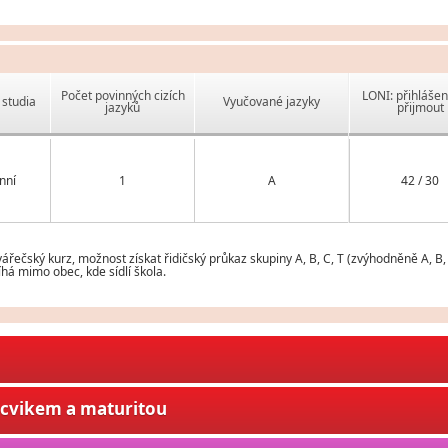
Počet povinných cizích
LONI: přihlášen
studia
Vyučované jazyky
jazyků
přijmout
nní
1
A
42 / 30
ečský kurz, možnost získat řidičský průkaz skupiny A, B, C, T (zvýhodněně A, B,
há mimo obec, kde sídlí škola.
ýcvikem a maturitou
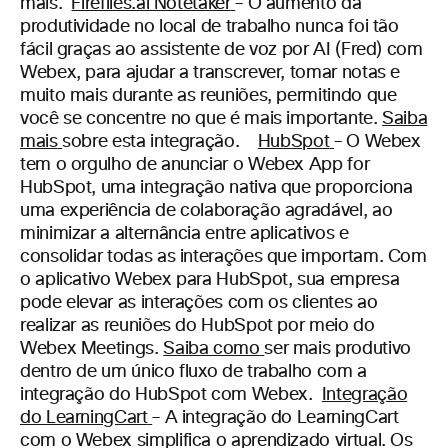
mais.
Fireflies.ai Notetaker
–
O aumento da
produtividade no local de trabalho nunca foi tão
fácil graças ao assistente de voz por AI (Fred) com
Webex, para ajudar
a transcrever, tomar notas e
muito mais durante as reuniões, permitindo que
você se concentre no que é mais importante.
Saiba
mais
sobre esta integração.
HubSpot
– O Webex
tem o orgulho de anunciar o Webex App for
HubSpot, uma integração nativa que proporciona
uma experiência de colaboração agradável, ao
minimizar a alternância entre aplicativos e
consolidar todas as interações que importam.
Com
o aplicativo Webex para HubSpot, sua empresa
pode elevar as interações com os clientes ao
realizar as reuniões do HubSpot por meio do
Webex Meetings.
Saiba como
ser mais produtivo
dentro de um único fluxo de trabalho com a
integração do HubSpot com Webex.
Integração
do LearningCart
–
A integração do LearningCart
com o Webex simplifica o aprendizado virtual. Os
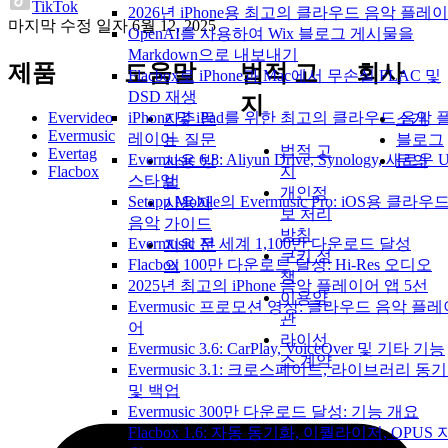
TikTok
2026년 iPhone용 최고의 클라우드 음악 플레
마지막 수정 일자
6월 12, 2025
OpenAI를 사용하여 Wix 블로그 게시물을
Markdown으로 내보내기
제품
도움말
법적 고
회사
Flacbox로 iPhone과 Mac에서 무손실 FLAC 및
DSD 재생
지
Evervideo
iPhone 및 iPad를 위한 최고의 클라우드 음악 
자주 묻
소개
Evermusic
레이어
는 질문
블로그
법적 고
Evertag
Evermusic 6.8: Aliyun Drive, Synology, 새로운 U
사용 방
문의
Flacbox
지
스타일
법
개인정
Setapp Mobile의 Evermusic Pro: iOS용 클라우
사용자
보 처리
음악
가이드
방침
Evermusic 전 세계 1,100만 다운로드 달성
지원 문
쿠키 정
Flacbox 100만 다운로드 달성: Hi-Res 오디오
의
책
2025년 최고의 iPhone 음악 플레이어 앱 5선
이용약
Evermusic 프로모션 영상: 클라우드 음악 플레
관
어
라이선
Evermusic 3.6: CarPlay, VoiceOver 및 기타 기능
스 계약
Evermusic 3.1: 크로스페이드, 라이브러리 동
및 백업
Evermusic 300만 다운로드 달성: 기능 개요
Flacbox 1.6: 자동 동기화, 이퀄라이저, OPUS 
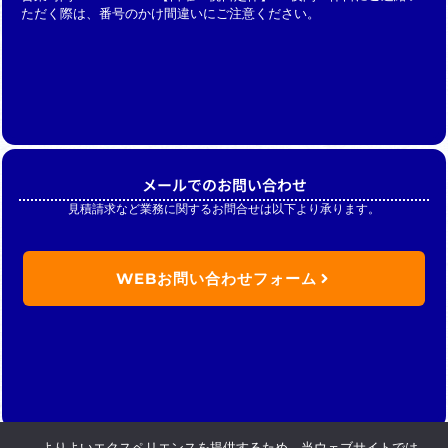
ただく際は、番号のかけ間違いにご注意ください。
メールでのお問い合わせ
見積請求など業務に関するお問合せは以下より承ります。
WEBお問い合わせフォーム
よりよいエクスペリエンスを提供するため、当ウェブサイトでは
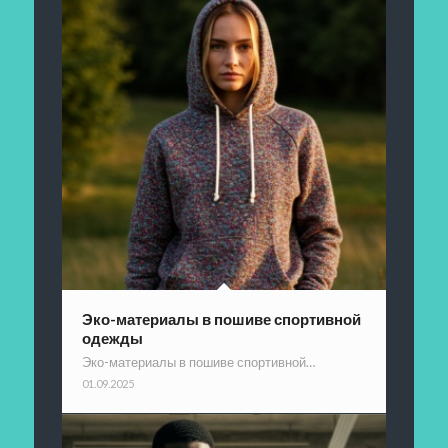
Эко-материалы в пошиве спортивной
одежды
Эко-материалы в пошиве спортивной…
01.09.2025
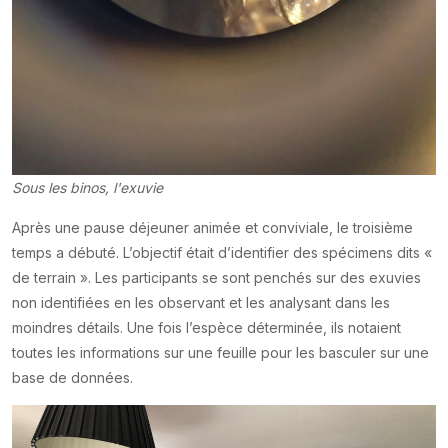
Sous les binos, l'exuvie
Après une pause déjeuner animée et conviviale, le troisième
temps a débuté. L’objectif était d’identifier des spécimens dits «
de terrain ». Les participants se sont penchés sur des exuvies
non identifiées en les observant et les analysant dans les
moindres détails. Une fois l’espèce déterminée, ils notaient
toutes les informations sur une feuille pour les basculer sur une
base de données.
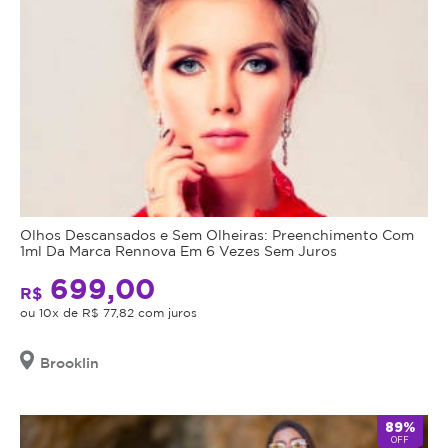
olhar
jovem
e
renovado.
Indicações:
O
Preenchimento
de
Olheiras
Olhos Descansados e Sem Olheiras: Preenchimento Com
é
1ml Da Marca Rennova Em 6 Vezes Sem Juros
indicado
699,00
para
R$
pessoas
ou 10x de R$ 77,82 com juros
que
apresentam
Brooklin
sulcos
profundos,
89%
sombras
OFF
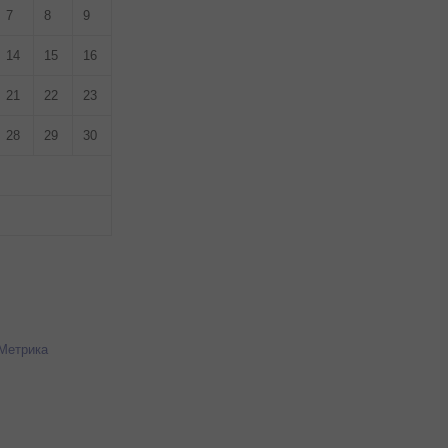
7
8
9
14
15
16
21
22
23
28
29
30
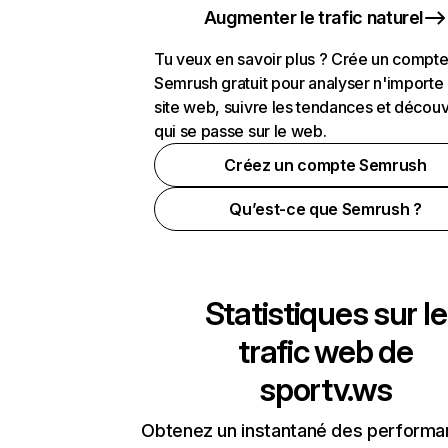
Augmenter le trafic naturel
Tu veux en savoir plus ? Crée un compt
Semrush gratuit pour analyser n'importe
site web, suivre les tendances et découv
qui se passe sur le web.
Créez un compte Semrush
Qu’est-ce que Semrush ?
Statistiques sur le
trafic web de
sportv.ws
Obtenez un instantané des performa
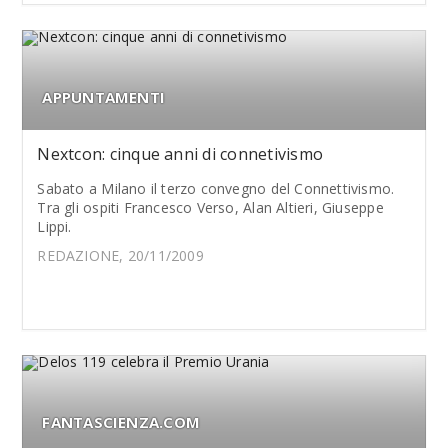
APPUNTAMENTI
Nextcon: cinque anni di connetivismo
Sabato a Milano il terzo convegno del Connettivismo.
Tra gli ospiti Francesco Verso, Alan Altieri, Giuseppe
Lippi.
REDAZIONE, 20/11/2009
FANTASCIENZA.COM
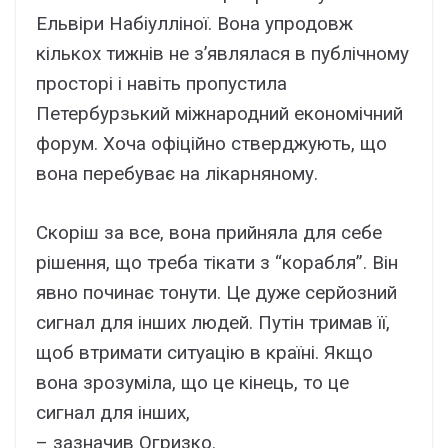
Ельвіри Набіулліної. Вона упродовж
кількох тижнів не з’являлася в публічному
просторі і навіть пропустила
Петербурзький міжнародний економічний
форум. Хоча офіційно стверджують, що
вона перебуває на лікарняному.
Скоріш за все, вона прийняла для себе
рішення, що треба тікати з “корабля”. Він
явно починає тонути. Це дуже серйозний
сигнал для інших людей. Путін тримав її,
щоб втримати ситуацію в країні. Якщо
вона зрозуміла, що це кінець, то це
сигнал для інших,
– зазначив Огризко.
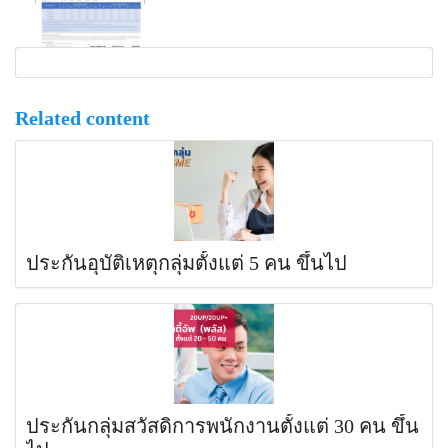
Related content
ประกันอุบัติเหตุกลุ่มตั้งแต่ 5 คน ขึ้นไป
ประกันกลุ่มสวัสดิการพนักงานตั้งแต่ 30 คน ขึ้น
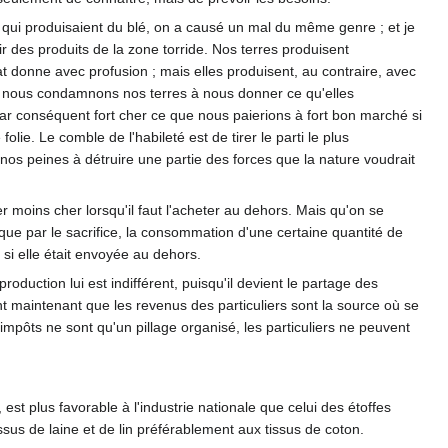
s qui produisaient du blé, on a causé un mal du même genre ; et je
r des produits de la zone torride. Nos terres produisent
t donne avec profusion ; mais elles produisent, au contraire, avec
sque nous condamnons nos terres à nous donner ce qu'elles
ar conséquent fort cher ce que nous paierions à fort bon marché si
ie. Le comble de l'habileté est de tirer le parti le plus
 nos peines à détruire une partie des forces que la nature voudrait
r moins cher lorsqu'il faut l'acheter au dehors. Mais qu'on se
que par le sacrifice, la consommation d'une certaine quantité de
 si elle était envoyée au dehors.
duction lui est indifférent, puisqu'il devient le partage des
nt maintenant que les revenus des particuliers sont la source où se
impôts ne sont qu'un pillage organisé, les particuliers ne peuvent
t plus favorable à l'industrie nationale que celui des étoffes
sus de laine et de lin préférablement aux tissus de coton.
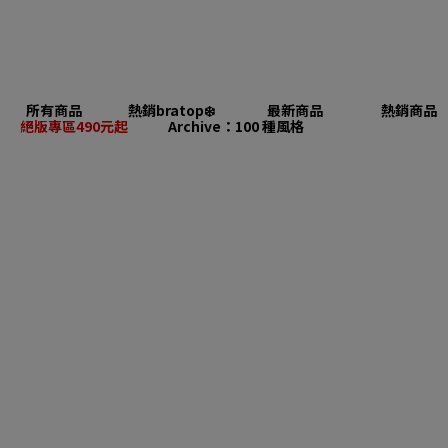
所有商品
熱銷bratop❄️
最新商品
熱銷商品
絕版專區490元起
Archive：100 種風格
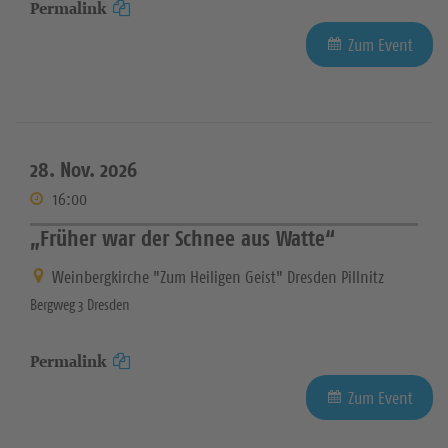
Permalink
Zum Event
28. Nov. 2026
16:00
„Früher war der Schnee aus Watte“
Weinbergkirche "Zum Heiligen Geist" Dresden Pillnitz
Bergweg 3 Dresden
Permalink
Zum Event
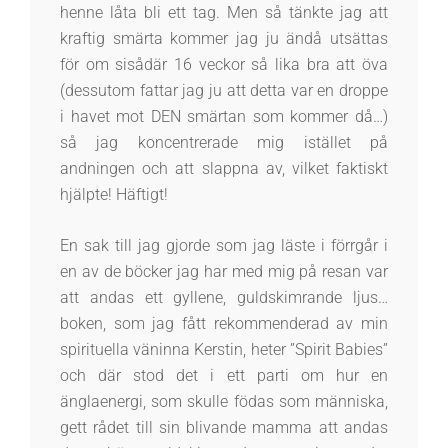
henne låta bli ett tag. Men så tänkte jag att
kraftig smärta kommer jag ju ändå utsättas
för om sisådär 16 veckor så lika bra att öva
(dessutom fattar jag ju att detta var en droppe
i havet mot DEN smärtan som kommer då…)
så jag koncentrerade mig istället på
andningen och att slappna av, vilket faktiskt
hjälpte! Häftigt!
En sak till jag gjorde som jag läste i förrgår i
en av de böcker jag har med mig på resan var
att andas ett gyllene, guldskimrande ljus…
boken, som jag fått rekommenderad av min
spirituella väninna Kerstin, heter ”Spirit Babies”
och där stod det i ett parti om hur en
änglaenergi, som skulle födas som människa,
gett rådet till sin blivande mamma att andas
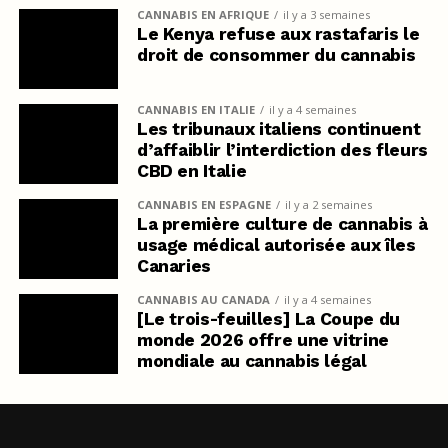
CANNABIS EN AFRIQUE
il y a 3 semaines
Le Kenya refuse aux rastafaris le
droit de consommer du cannabis
CANNABIS EN ITALIE
il y a 4 semaines
Les tribunaux italiens continuent
d’affaiblir l’interdiction des fleurs
CBD en Italie
CANNABIS EN ESPAGNE
il y a 2 semaines
La première culture de cannabis à
usage médical autorisée aux îles
Canaries
CANNABIS AU CANADA
il y a 4 semaines
[Le trois-feuilles] La Coupe du
monde 2026 offre une vitrine
mondiale au cannabis légal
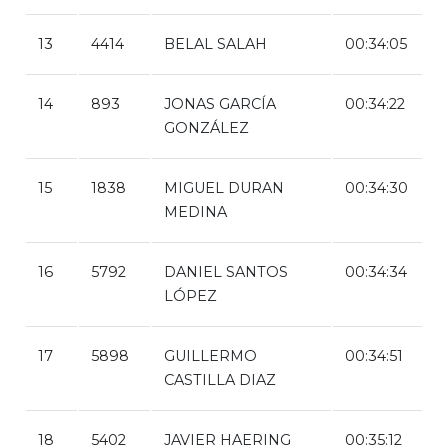
13
4414
BELAL SALAH
00:34:05
14
893
JONAS GARCÍA
00:34:22
GONZÁLEZ
15
1838
MIGUEL DURAN
00:34:30
MEDINA
16
5792
DANIEL SANTOS
00:34:34
LÓPEZ
17
5898
GUILLERMO
00:34:51
CASTILLA DIAZ
18
5402
JAVIER HAERING
00:35:12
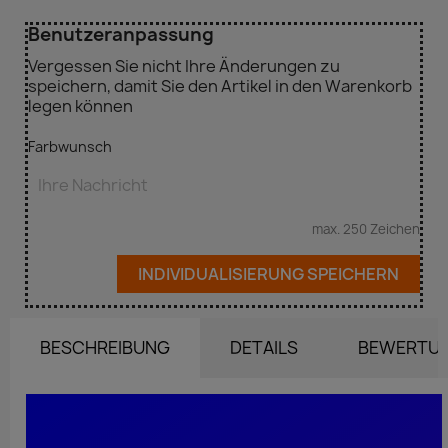
Benutzeranpassung
Vergessen Sie nicht Ihre Änderungen zu
speichern, damit Sie den Artikel in den Warenkorb
legen können
Farbwunsch
max. 250 Zeichen
INDIVIDUALISIERUNG SPEICHERN
BESCHREIBUNG
DETAILS
BEWERTU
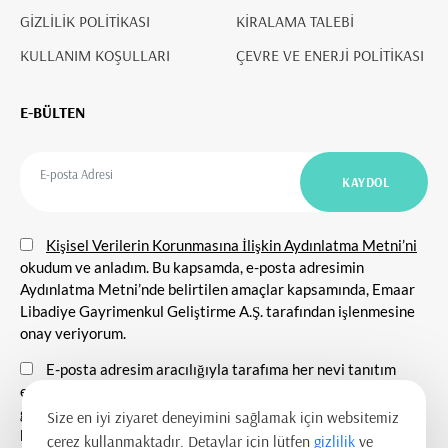
GİZLİLİK POLİTİKASI
KİRALAMA TALEBİ
KULLANIM KOŞULLARI
ÇEVRE VE ENERJİ POLİTİKASI
E-BÜLTEN
Kişisel Verilerin Korunmasına İlişkin Aydınlatma Metni’ni
okudum ve anladım. Bu kapsamda, e-posta adresimin
Aydınlatma Metni’nde belirtilen amaçlar kapsamında, Emaar
Libadiye Gayrimenkul Geliştirme A.Ş. tarafından işlenmesine
onay veriyorum.
E-posta adresim aracılığıyla tarafıma her nevi tanıtım
etkinlikleri ile ilgili duyuru ve bilgilendirmelerin
gönderilmesine, tanıtım ve pazarlama amacı ile iletişim
Size en iyi ziyaret deneyimini sağlamak için websitemiz
kurulmasına ve ticari elektronik ileti gönderilmesine onay
çerez kullanmaktadır. Detaylar için lütfen
gizlilik
ve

__AIM OF THE TASK__. In the material above, locate the line containing "andningen och att slappna av, vilket faktiskt" and the line containing "spirituella väninna Kerstin, heter". Transcribe exactly those two lines and every line between them, and nothing more.

__RESPONSE__.
andningen och att slappna av, vilket faktiskt
hjälpte! Häftigt!
En sak till jag gjorde som jag läste i förrgår i
en av de böcker jag har med mig på resan var
att andas ett gyllene, guldskimrande ljus…
boken, som jag fått rekommenderad av min
spirituella väninna Kerstin, heter ”Spirit Babies”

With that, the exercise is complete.